Your assignment: Every entry should be returned unchanged, with the pictures omitted.

════

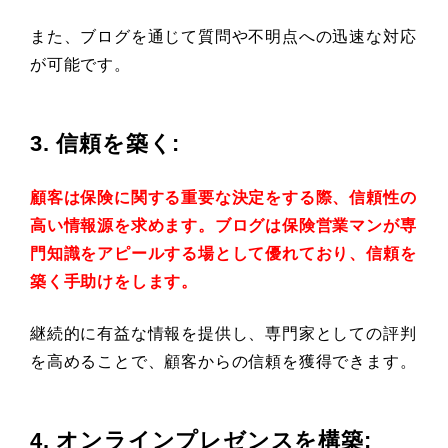
また、ブログを通じて質問や不明点への迅速な対応
が可能です。
3. 信頼を築く
:
顧客は保険に関する重要な決定をする際、信頼性の
高い情報源を求めます。ブログは保険営業マンが専
門知識をアピールする場として優れており、信頼を
築く手助けをします。
継続的に有益な情報を提供し、専門家としての評判
を高めることで、顧客からの信頼を獲得できます。
4. オンラインプレゼンスを構築
:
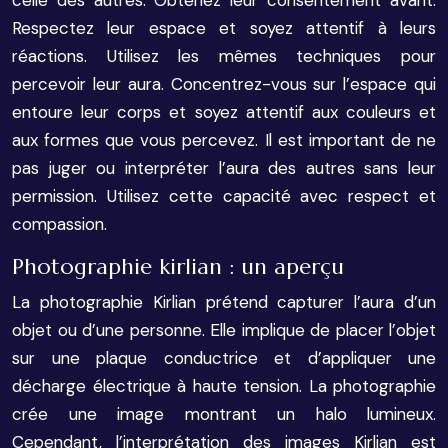
celle des autres. Obtenez leur consentement avant.
Respectez leur espace et soyez attentif à leurs
réactions. Utilisez les mêmes techniques pour
percevoir leur aura. Concentrez-vous sur l’espace qui
entoure leur corps et soyez attentif aux couleurs et
aux formes que vous percevez. Il est important de ne
pas juger ou interpréter l’aura des autres sans leur
permission. Utilisez cette capacité avec respect et
compassion.
Photographie kirlian : un aperçu
La photographie Kirlian prétend capturer l’aura d’un
objet ou d’une personne. Elle implique de placer l’objet
sur une plaque conductrice et d’appliquer une
décharge électrique à haute tension. La photographie
crée une image montrant un halo lumineux.
Cependant, l’interprétation des images Kirlian est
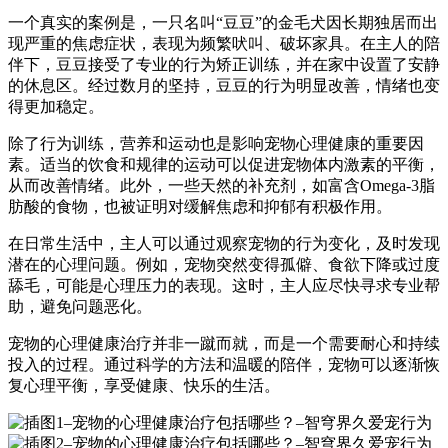
一个真实的案例是，一只名叫“豆豆”的金毛犬因长期独居而出
现严重的焦虑症状，表现为频繁吠叫、破坏家具。在主人的陪
伴下，豆豆接受了专业的行为矫正训练，并在家中设置了安静
的休息区。经过数月的坚持，豆豆的行为明显改善，情绪也变
得更加稳定。
除了行为训练，营养和运动也是影响宠物心理健康的重要因
素。适当的饮食和规律的运动可以促进宠物体内激素的平衡，
从而改善情绪。此外，一些天然的补充剂，如富含Omega-3脂
肪酸的食物，也被证明对缓解焦虑和抑郁有积极作用。
在日常生活中，主人可以通过观察宠物的行为变化，及时发现
潜在的心理问题。例如，宠物突然变得孤僻、食欲下降或过度
舔毛，可能是心理压力的表现。这时，主人应尽快寻求专业帮
助，避免问题恶化。
宠物的心理健康治疗并非一蹴而就，而是一个需要耐心和持续
投入的过程。通过科学的方法和温暖的陪伴，宠物可以逐渐恢
复心理平衡，享受健康、快乐的生活。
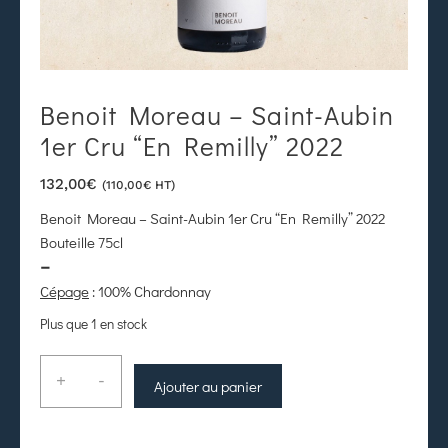
Benoit Moreau – Saint-Aubin
1er Cru “En Remilly” 2022
132,00
€
(
110,00
€
HT)
Benoit Moreau – Saint-Aubin 1er Cru “En Remilly” 2022
Bouteille 75cl
–
Cépage
: 100% Chardonnay
Plus que 1 en stock
+
-
Ajouter au panier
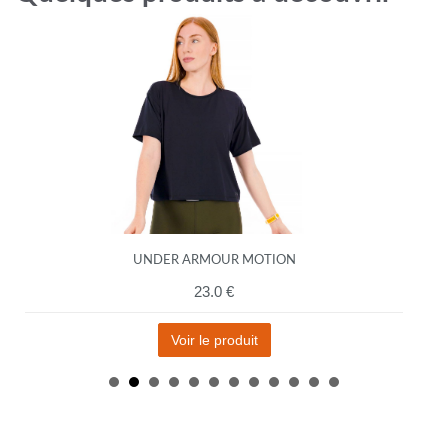
UNDER ARMOUR MOTION
23.0 €
Voir le produit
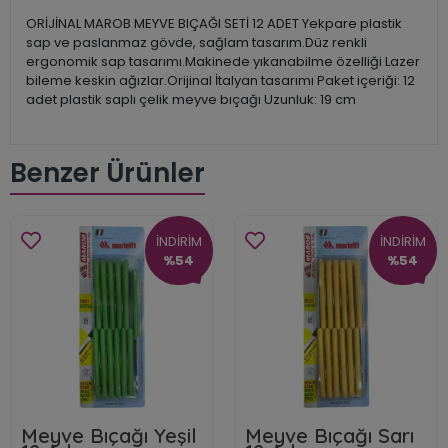
ORİJİNAL MAROB MEYVE BIÇAĞI SETİ 12 ADET Yekpare plastik
sap ve paslanmaz gövde, sağlam tasarım.Düz renkli
ergonomik sap tasarımı.Makinede yıkanabilme özelliği Lazer
bileme keskin ağızlar.Orijinal İtalyan tasarımı Paket içeriği: 12
adet plastik saplı çelik meyve bıçağı Uzunluk: 19 cm
Benzer Ürünler
İNDİRİM
İNDİRİM
%54
%54
Meyve Bıçağı Yeşil
Meyve Bıçağı Sarı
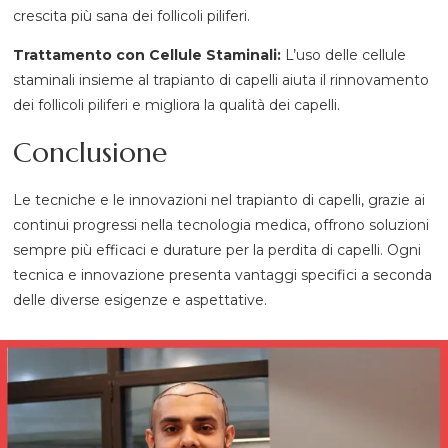
crescita più sana dei follicoli piliferi.
Trattamento con Cellule Staminali:
L’uso delle cellule
staminali insieme al trapianto di capelli aiuta il rinnovamento
dei follicoli piliferi e migliora la qualità dei capelli.
Conclusione
Le tecniche e le innovazioni nel trapianto di capelli, grazie ai
continui progressi nella tecnologia medica, offrono soluzioni
sempre più efficaci e durature per la perdita di capelli. Ogni
tecnica e innovazione presenta vantaggi specifici a seconda
delle diverse esigenze e aspettative.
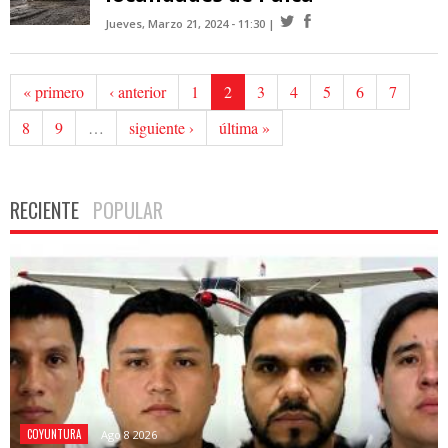
Jueves, Marzo 21, 2024 - 11:30
« primero
‹ anterior
1
2
3
4
5
6
7
8
9
…
siguiente ›
última »
RECIENTE
POPULAR
COYUNTURA
Ago 8 2026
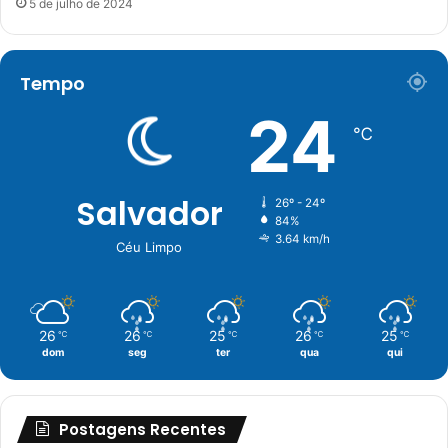
5 de julho de 2024
o
preço.
Tempo
24
℃
Salvador
26º - 24º
84%
3.64 km/h
Céu Limpo
26
26
25
26
25
℃
℃
℃
℃
℃
dom
seg
ter
qua
qui
Postagens Recentes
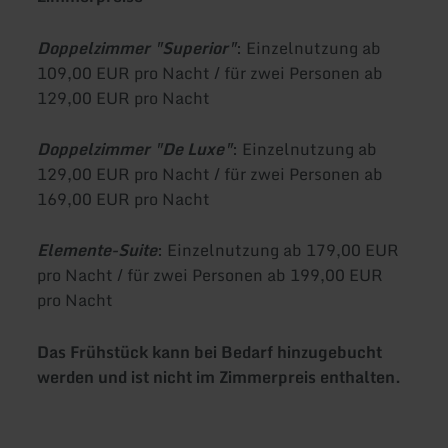
Doppelzimmer "Superior"
: Einzelnutzung ab
109,00 EUR pro Nacht / für zwei Personen ab
129,00 EUR pro Nacht
Doppelzimmer "De Luxe"
: Einzelnutzung ab
129,00 EUR pro Nacht / für zwei Personen ab
169,00 EUR pro Nacht
Elemente-Suite
: Einzelnutzung ab 179,00 EUR
pro Nacht / für zwei Personen ab 199,00 EUR
pro Nacht
Das Frühstück kann bei Bedarf hinzugebucht
werden und ist nicht im Zimmerpreis enthalten.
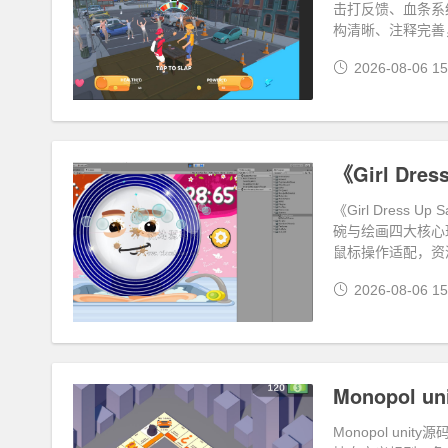
击打反馈、血条系
构清晰、注释完善
2026-08-06 15
《Girl Dress U
碗与绘画四大核心
鼠标操作适配，资
2026-08-06 15
Monopol u
Monopol un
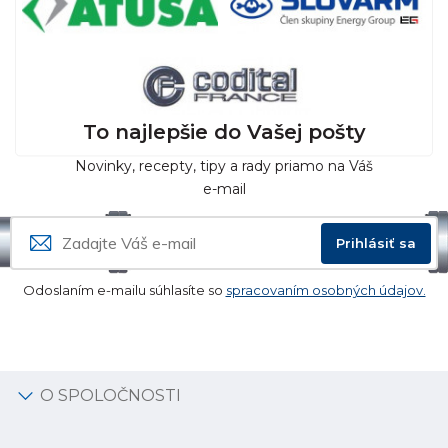
To najlepšie do Vašej pošty
Novinky, recepty, tipy a rady priamo na Váš
e-mail
Prihlásiť sa
Odoslaním e-mailu súhlasíte so
spracovaním osobných údajov.
O SPOLOČNOSTI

════

The completed task:
また、ブログを通じて質問や不明点への迅速な対応
が可能です。
3. 信頼を築く
:
顧客は保険に関する重要な決定をする際、信頼性の
高い情報源を求めます。ブログは保険営業マンが専
門知識をアピールする場として優れており、信頼を
築く手助けをします。
継続的に有益な情報を提供し、専門家としての評判
を高めることで、顧客からの信頼を獲得できます。
4. オンラインプレゼンスを構築
:
celle des autres. Obtenez leur consentement avant.
Respectez leur espace et soyez attentif à leurs
réactions. Utilisez les mêmes techniques pour
percevoir leur aura. Concentrez-vous sur l’espace qui
entoure leur corps et soyez attentif aux couleurs et
aux formes que vous percevez. Il est important de ne
pas juger ou interpréter l’aura des autres sans leur
permission. Utilisez cette capacité avec respect et
compassion.
Photographie kirlian : un aperçu
La photographie Kirlian prétend capturer l’aura d’un
objet ou d’une personne. Elle implique de placer l’objet
sur une plaque conductrice et d’appliquer une
décharge électrique à haute tension. La photographie
crée une image montrant un halo lumineux.
Cependant, l’interprétation des images Kirlian est
一个真实的案例是，一只名叫“豆豆”的金毛犬因长期独居而出
现严重的焦虑症状，表现为频繁吠叫、破坏家具。在主人的陪
伴下，豆豆接受了专业的行为矫正训练，并在家中设置了安静
的休息区。经过数月的坚持，豆豆的行为明显改善，情绪也变
得更加稳定。
除了行为训练，营养和运动也是影响宠物心理健康的重要因
素。适当的饮食和规律的运动可以促进宠物体内激素的平衡，
从而改善情绪。此外，一些天然的补充剂，如富含Omega-3脂
肪酸的食物，也被证明对缓解焦虑和抑郁有积极作用。
在日常生活中，主人可以通过观察宠物的行为变化，及时发现
潜在的心理问题。例如，宠物突然变得孤僻、食欲下降或过度
舔毛，可能是心理压力的表现。这时，主人应尽快寻求专业帮
助，避免问题恶化。
宠物的心理健康治疗并非一蹴而就，而是一个需要耐心和持续
投入的过程。通过科学的方法和温暖的陪伴，宠物可以逐渐恢
复心理平衡，享受健康、快乐的生活。
Benoit Moreau – Saint-Aubin
1er Cru “En Remilly” 2022
132,00
€
(
110,00
€
HT)
Benoit Moreau – Saint-Aubin 1er Cru “En Remilly” 2022
Bouteille 75cl
–
Cépage
: 100% Chardonnay
Plus que 1 en stock
+
-
Ajouter au panier
UNDER ARMOUR MOTION
23.0 €
Voir le produit
ORİJİNAL MAROB MEYVE BIÇAĞI SETİ 12 ADET Yekpare plastik
sap ve paslanmaz gövde, sağlam tasarım.Düz renkli
ergonomik sap tasarımı.Makinede yıkanabilme özelliği Lazer
bileme keskin ağızlar.Orijinal İtalyan tasarımı Paket içeriği: 12
adet plastik saplı çelik meyve bıçağı Uzunluk: 19 cm
Benzer Ürünler
İNDİRİM
İNDİRİM
%54
%54
Meyve Bıçağı Yeşil
Meyve Bıçağı Sarı
crescita più sana dei follicoli piliferi.
Trattamento con Cellule Staminali:
L’uso delle cellule
staminali insieme al trapianto di capelli aiuta il rinnovamento
dei follicoli piliferi e migliora la qualità dei capelli.
Conclusione
Le tecniche e le innovazioni nel trapianto di capelli, grazie ai
continui progressi nella tecnologia medica, offrono soluzioni
sempre più efficaci e durature per la perdita di capelli. Ogni
tecnica e innovazione presenta vantaggi specifici a seconda
delle diverse esigenze e aspettative.
Jueves, Marzo 21, 2024 - 11:30
« primero
‹ anterior
1
2
3
4
5
6
7
8
9
…
siguiente ›
última »
RECIENTE
POPULAR
COYUNTURA
Ago 8 2026
5 de julho de 2024
o
preço.
Tempo
24
℃
Salvador
26º - 24º
84%
3.64 km/h
Céu Limpo
26
26
25
26
25
℃
℃
℃
℃
℃
dom
seg
ter
qua
qui
Postagens Recentes
Doppelzimmer "Superior"
: Einzelnutzung ab
109,00 EUR pro Nacht / für zwei Personen ab
129,00 EUR pro Nacht
Doppelzimmer "De Luxe"
: Einzelnutzung ab
129,00 EUR pro Nacht / für zwei Personen ab
169,00 EUR pro Nacht
Elemente-Suite
: Einzelnutzung ab 179,00 EUR
pro Nacht / für zwei Personen ab 199,00 EUR
pro Nacht
Das Frühstück kann bei Bedarf hinzugebucht
werden und ist nicht im Zimmerpreis enthalten.
击打反馈、血条系
构清晰、注释完善
2026-08-06 15
《Girl Dress U
碗与绘画四大核心
鼠标操作适配，资
2026-08-06 15
Monopol u
Monopol un
To najlepšie do Vašej pošty
Novinky, recepty, tipy a rady priamo na Váš
e-mail
Prihlásiť sa
Odoslaním e-mailu súhlasíte so
spracovaním osobných údajov.
O SPOLOČNOSTI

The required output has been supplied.